My mom is so lucky. She has hummingbirds in her backyard almost year round! In comparison, I do cartwheels when one of my hummers sticks around for a week.
My parents’ backyard is a hummingbird paradise. They have planted tons of native flowers and hummingbird-attracting bushes over the years. They also maintain several hummingbird feeders, especially during migration when the birds might need some extra sugar energy. To take these pictures, I maneuvered myself and my camera and tripod into a small spot between a crape myrtle tree and their fence – leaving little room for movement, but positioning me very close to the feeder, in a way that I wasn’t bothering the birds. The result?

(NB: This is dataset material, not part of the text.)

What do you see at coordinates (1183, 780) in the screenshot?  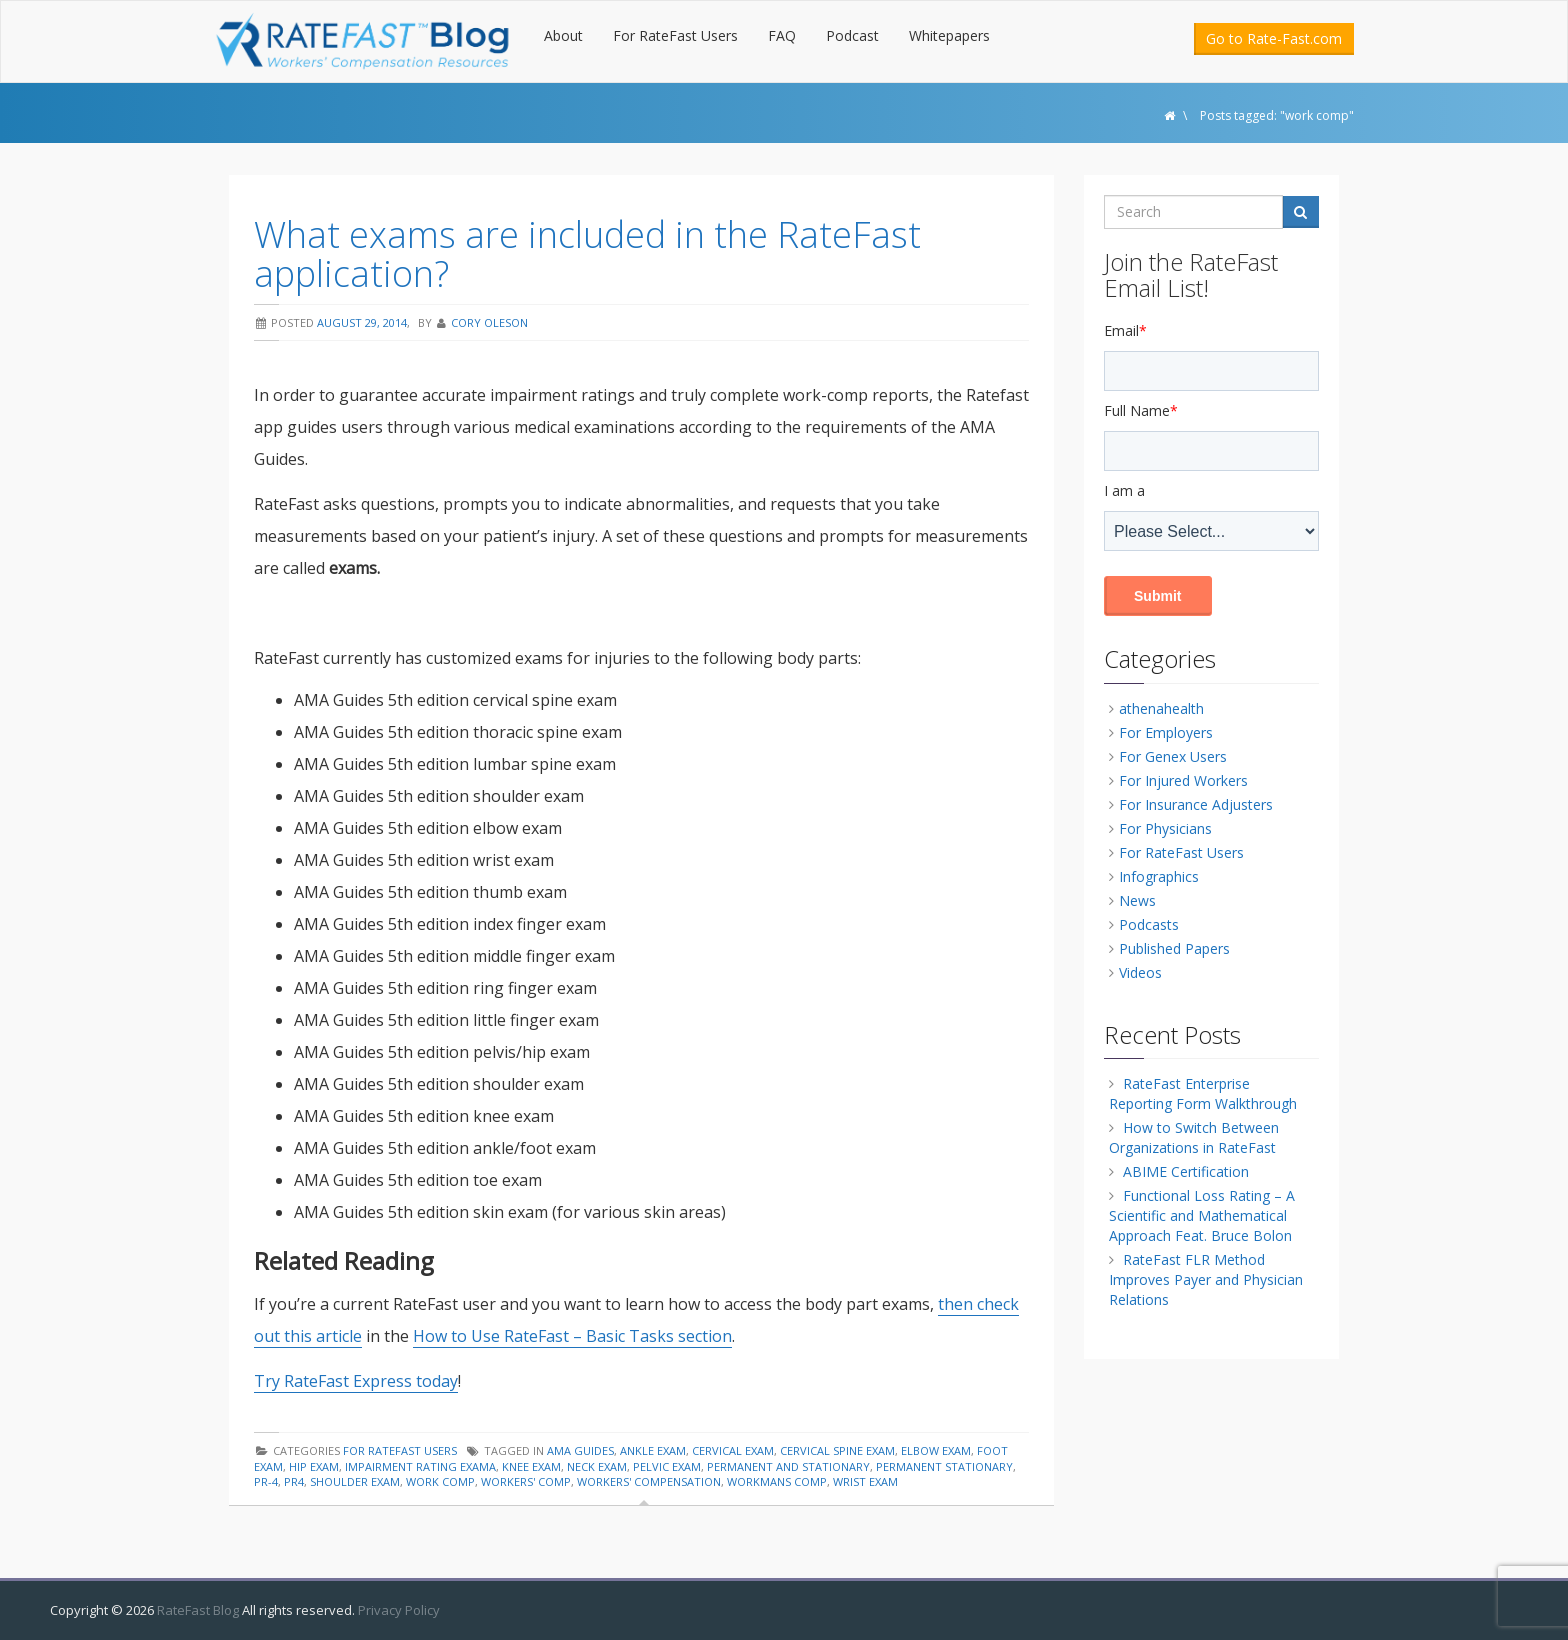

I only had to wait a few minutes before my first hummingbird showed up at the feeder. A male Ruby-throated hummingbird, and I was so happy when he flashed his bright red gorget at me!
The real target of my quest on this day was my mom’s mystery hummingbird. She could see from her window that the poor bird had lost most of its flight feathers. Its visits at the feeders were abnormally long. The bird also didn’t quite match the description of a female Ruby-throated (although it’s hard to tell, with its feathers in sad shape.). So I was sent out to get a good photo!
I’m not familiar enough with hummingbirds to venture a guess on the ID. Ruby-throated Hummingbirds are the most common in Florida, although I’ve never seen a Ruby-throated with a scalloped throat. If you can help me identify this little guy, please post a comment!
If you’ve never been close to a hummingbird before, it’s amazing to watch them up close. They are such active little birds. Their whole bodies quiver as they nectar from the feeder. I managed to catch small videos of each of these birds, and I edited them together. The poor little mystery bird spent significantly more time gulping nectar than his healthy counterpart. My mom will definitely keep feeders out while her little patient is recuperating from his feather problems!
Hmm, I have the Stoke’s Beginner’s Guide to Hummingbirds and it could be a female Rufous Hummingbird (p 57). I’m probably wrong, though.
I was just thinking this past week that I needed to put my feeders out. I’m off to make nectar now!
Thanks Nathalie! I hope the hummers are finding your nectar.